### Activity
Go through the data below. List every line that holds the word "select".

### Given data
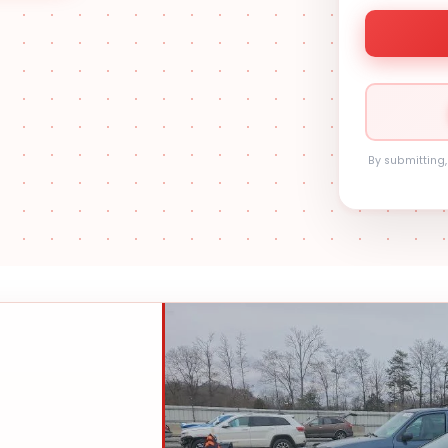
By submitting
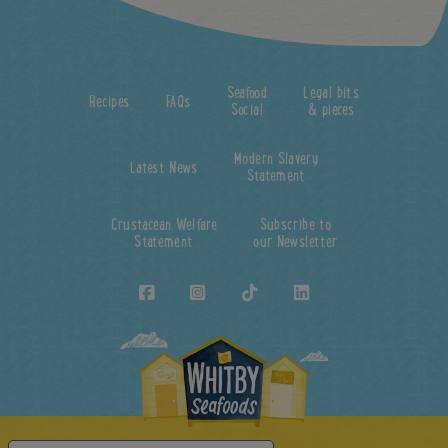
Seafood
Legal bits
Recipes
FAQs
Social
& pieces
Modern Slavery
Latest News
Statement
Crustacean Welfare
Subscribe to
Statement
our Newsletter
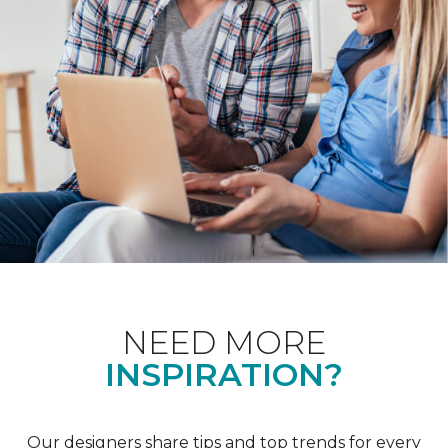
NEED MORE
INSPIRATION?
Our designers share tips and top trends for every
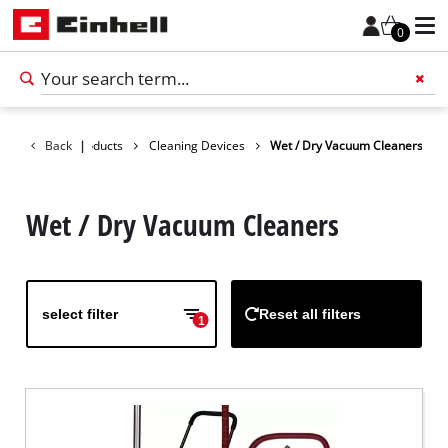
0
Back
Products
|
Cleaning Devices
Wet / Dry Vacuum Cleaners
Add 
Wet / Dry Vacuum Cleaners
select filter
Reset all filters
1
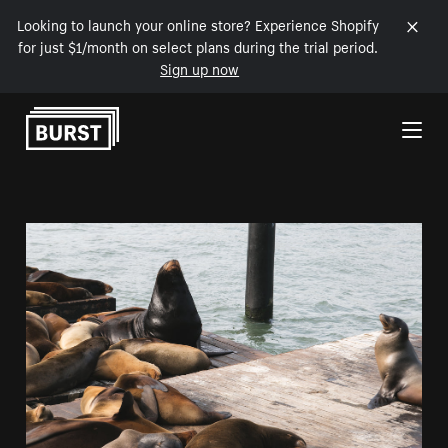
Looking to launch your online store? Experience Shopify
for just $1/month on select plans during the trial period.
Sign up now
Skip to Content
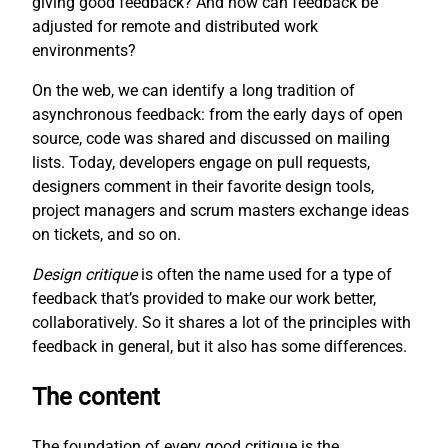
giving good feedback? And how can feedback be
adjusted for remote and distributed work
environments?
On the web, we can identify a long tradition of
asynchronous feedback: from the early days of open
source, code was shared and discussed on mailing
lists. Today, developers engage on pull requests,
designers comment in their favorite design tools,
project managers and scrum masters exchange ideas
on tickets, and so on.
Design critique
is often the name used for a type of
feedback that’s provided to make our work better,
collaboratively. So it shares a lot of the principles with
feedback in general, but it also has some differences.
The content
The foundation of every good critique is the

### Response area
select filter
for just $1/month on select plans during the trial period.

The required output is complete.